Go through the lines of the material and tally those with the string "stiahnuť"; reply with the number alone.
*** Information shown ***
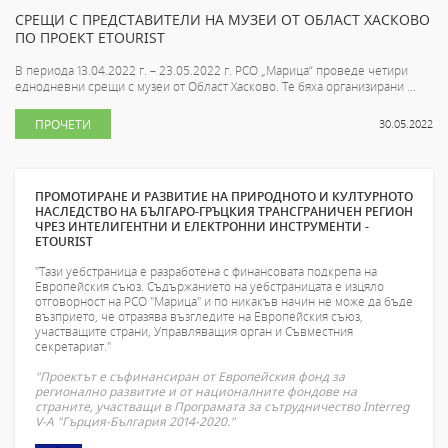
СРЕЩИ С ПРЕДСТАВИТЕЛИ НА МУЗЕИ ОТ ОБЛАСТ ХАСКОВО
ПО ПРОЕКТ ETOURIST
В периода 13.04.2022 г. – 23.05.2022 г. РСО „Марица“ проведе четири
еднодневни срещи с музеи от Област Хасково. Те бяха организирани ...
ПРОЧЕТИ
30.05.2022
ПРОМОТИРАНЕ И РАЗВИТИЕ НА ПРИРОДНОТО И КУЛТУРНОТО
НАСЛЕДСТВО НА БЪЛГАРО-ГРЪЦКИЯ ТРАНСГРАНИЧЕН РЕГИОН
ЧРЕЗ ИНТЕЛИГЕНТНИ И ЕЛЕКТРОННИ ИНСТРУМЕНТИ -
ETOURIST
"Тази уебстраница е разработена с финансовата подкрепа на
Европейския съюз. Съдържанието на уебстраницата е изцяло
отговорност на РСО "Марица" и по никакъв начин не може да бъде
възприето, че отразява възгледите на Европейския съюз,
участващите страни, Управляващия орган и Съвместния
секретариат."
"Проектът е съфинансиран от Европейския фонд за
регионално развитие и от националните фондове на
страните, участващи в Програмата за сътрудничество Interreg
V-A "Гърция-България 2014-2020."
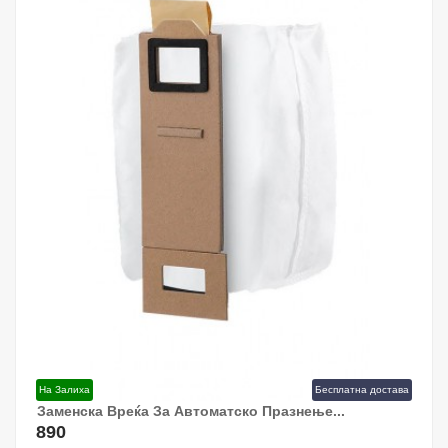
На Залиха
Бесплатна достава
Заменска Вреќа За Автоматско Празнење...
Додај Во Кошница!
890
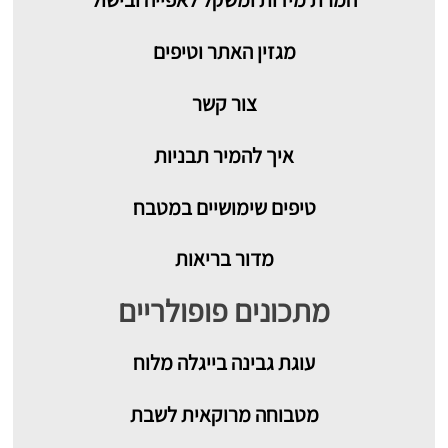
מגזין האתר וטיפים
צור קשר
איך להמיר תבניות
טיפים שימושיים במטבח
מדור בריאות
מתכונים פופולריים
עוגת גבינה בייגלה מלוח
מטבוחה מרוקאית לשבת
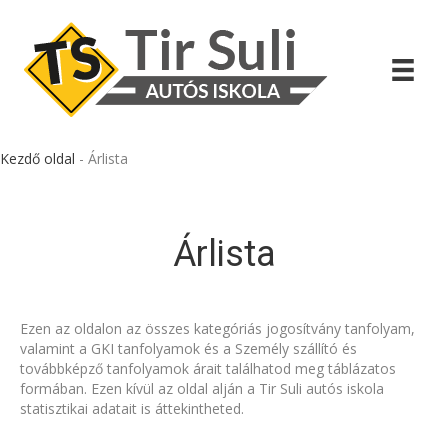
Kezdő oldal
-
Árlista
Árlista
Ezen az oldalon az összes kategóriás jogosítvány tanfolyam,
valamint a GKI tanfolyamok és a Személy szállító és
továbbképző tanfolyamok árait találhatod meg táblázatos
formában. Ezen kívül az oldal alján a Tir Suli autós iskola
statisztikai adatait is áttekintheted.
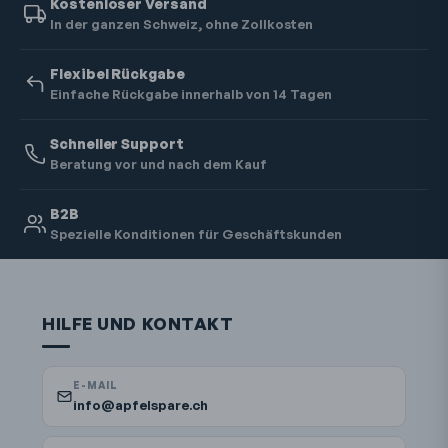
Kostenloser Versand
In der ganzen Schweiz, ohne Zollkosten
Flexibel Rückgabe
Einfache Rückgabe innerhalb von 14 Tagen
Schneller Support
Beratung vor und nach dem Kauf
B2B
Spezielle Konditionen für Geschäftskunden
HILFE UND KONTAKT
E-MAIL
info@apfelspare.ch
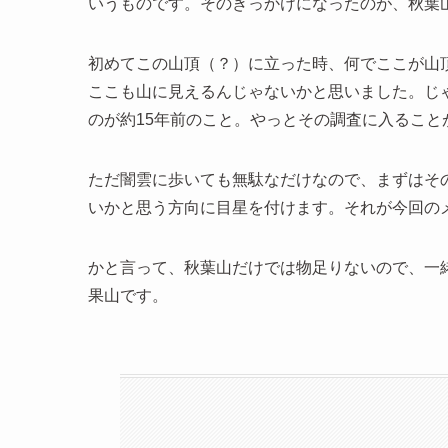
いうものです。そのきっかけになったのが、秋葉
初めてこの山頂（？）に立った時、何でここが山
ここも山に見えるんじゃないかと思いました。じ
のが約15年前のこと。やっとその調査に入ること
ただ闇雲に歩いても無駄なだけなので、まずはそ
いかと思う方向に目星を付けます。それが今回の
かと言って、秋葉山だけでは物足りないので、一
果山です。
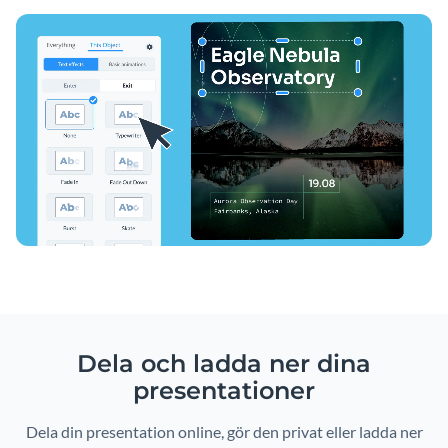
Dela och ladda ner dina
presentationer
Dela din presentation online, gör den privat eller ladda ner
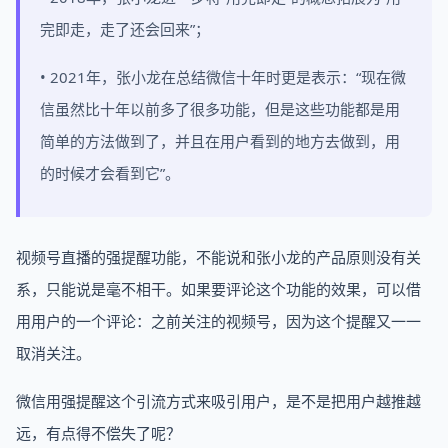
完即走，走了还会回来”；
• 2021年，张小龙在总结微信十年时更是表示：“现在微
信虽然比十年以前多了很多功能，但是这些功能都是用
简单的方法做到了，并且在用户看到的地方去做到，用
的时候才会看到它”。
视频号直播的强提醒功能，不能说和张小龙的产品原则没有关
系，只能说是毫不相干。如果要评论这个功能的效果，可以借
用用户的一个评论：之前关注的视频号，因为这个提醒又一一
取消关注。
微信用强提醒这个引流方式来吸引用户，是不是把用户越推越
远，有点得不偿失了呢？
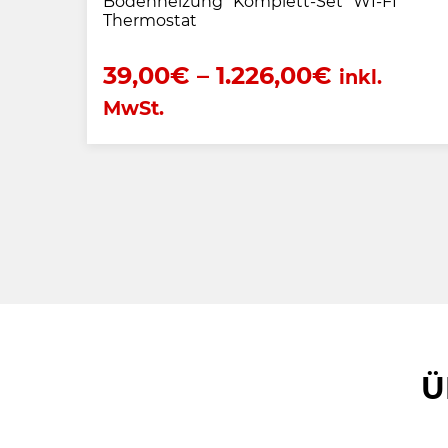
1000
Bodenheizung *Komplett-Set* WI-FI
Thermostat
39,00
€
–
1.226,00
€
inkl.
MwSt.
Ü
*** End of Information shown ***
*** Information shown ***
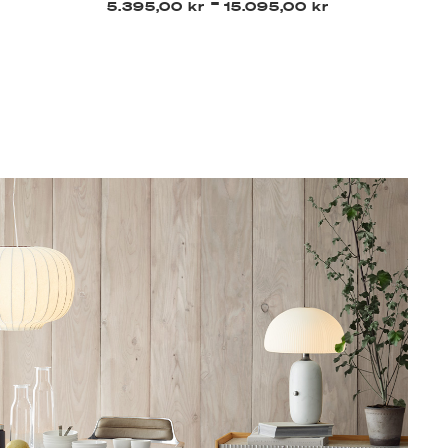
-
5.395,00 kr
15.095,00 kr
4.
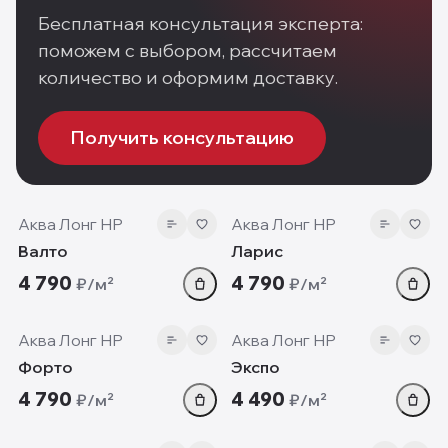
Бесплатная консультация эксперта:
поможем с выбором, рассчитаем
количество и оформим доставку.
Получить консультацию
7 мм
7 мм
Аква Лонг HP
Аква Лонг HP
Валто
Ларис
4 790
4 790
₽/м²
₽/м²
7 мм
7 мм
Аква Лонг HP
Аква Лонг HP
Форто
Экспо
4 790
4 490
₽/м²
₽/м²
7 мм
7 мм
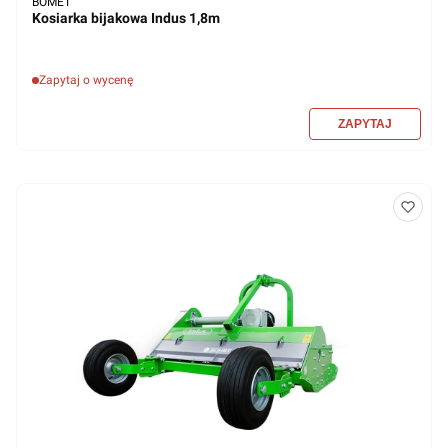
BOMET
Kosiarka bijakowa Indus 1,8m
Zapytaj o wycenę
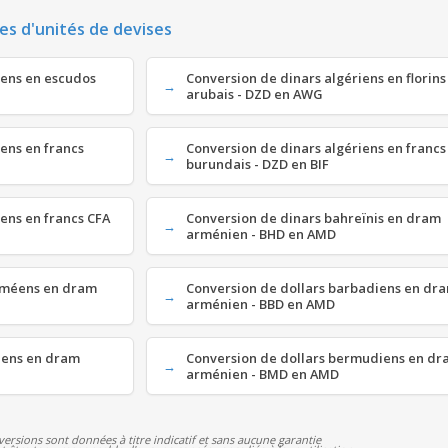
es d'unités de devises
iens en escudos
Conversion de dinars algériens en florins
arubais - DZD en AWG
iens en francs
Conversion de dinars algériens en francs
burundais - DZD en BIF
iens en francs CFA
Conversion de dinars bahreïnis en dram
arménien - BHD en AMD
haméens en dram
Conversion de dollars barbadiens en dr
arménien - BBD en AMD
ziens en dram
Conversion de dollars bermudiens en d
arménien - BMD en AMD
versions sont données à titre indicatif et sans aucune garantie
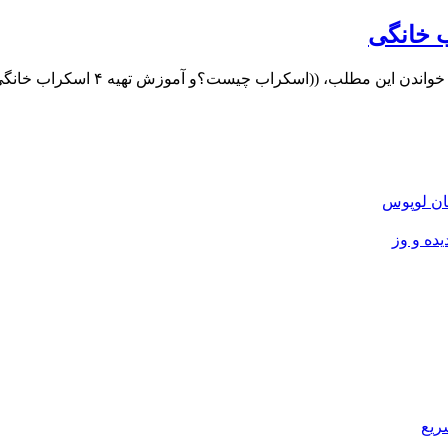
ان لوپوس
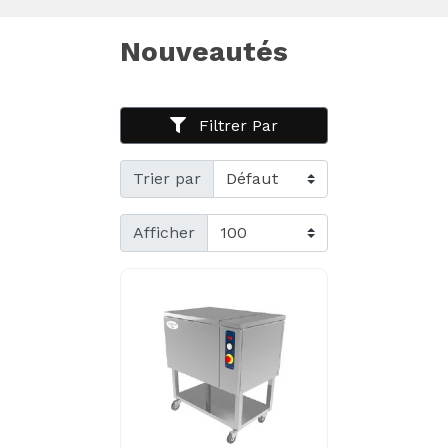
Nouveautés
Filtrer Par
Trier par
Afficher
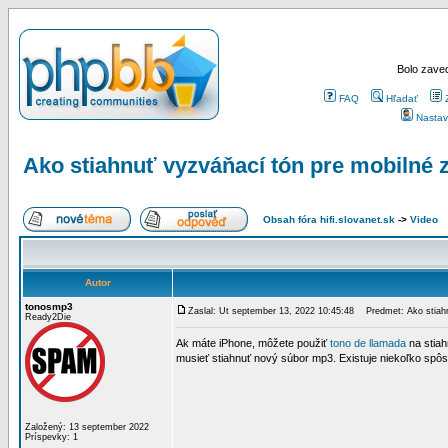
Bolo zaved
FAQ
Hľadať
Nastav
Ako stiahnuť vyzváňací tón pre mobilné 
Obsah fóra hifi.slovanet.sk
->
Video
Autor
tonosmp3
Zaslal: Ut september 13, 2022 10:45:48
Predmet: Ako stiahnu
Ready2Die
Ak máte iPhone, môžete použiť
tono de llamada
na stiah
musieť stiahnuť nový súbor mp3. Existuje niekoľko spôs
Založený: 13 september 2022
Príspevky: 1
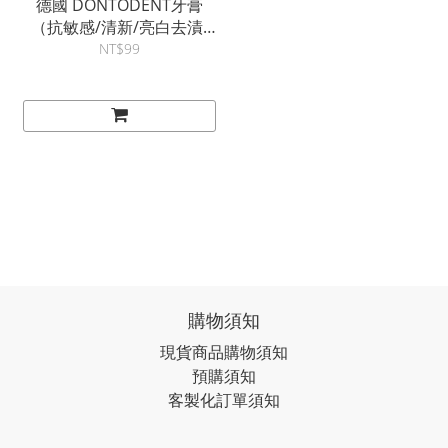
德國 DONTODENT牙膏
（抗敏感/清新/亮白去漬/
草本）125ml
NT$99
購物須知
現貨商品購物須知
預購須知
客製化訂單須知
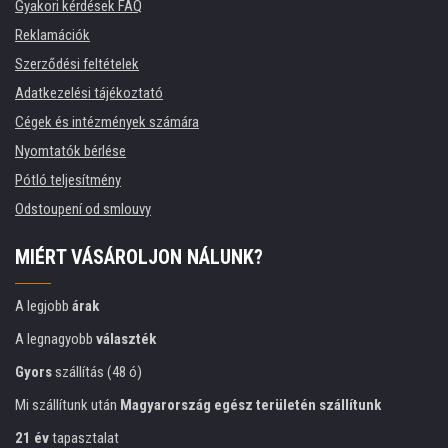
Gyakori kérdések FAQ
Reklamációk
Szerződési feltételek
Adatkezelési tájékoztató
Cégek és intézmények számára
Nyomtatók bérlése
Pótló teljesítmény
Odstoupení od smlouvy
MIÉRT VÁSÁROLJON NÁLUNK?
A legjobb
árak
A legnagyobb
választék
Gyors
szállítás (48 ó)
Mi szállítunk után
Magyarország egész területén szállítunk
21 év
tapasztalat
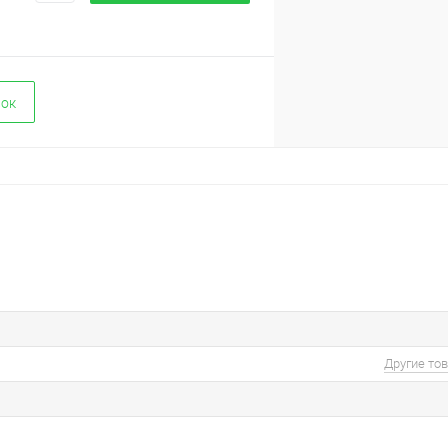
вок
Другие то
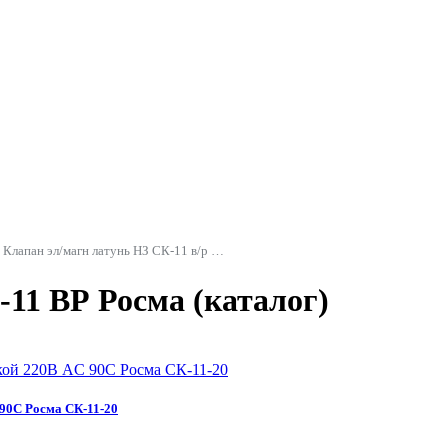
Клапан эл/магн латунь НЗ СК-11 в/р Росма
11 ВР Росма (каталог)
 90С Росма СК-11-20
*** End of Information shown ***
Exercise answer:
2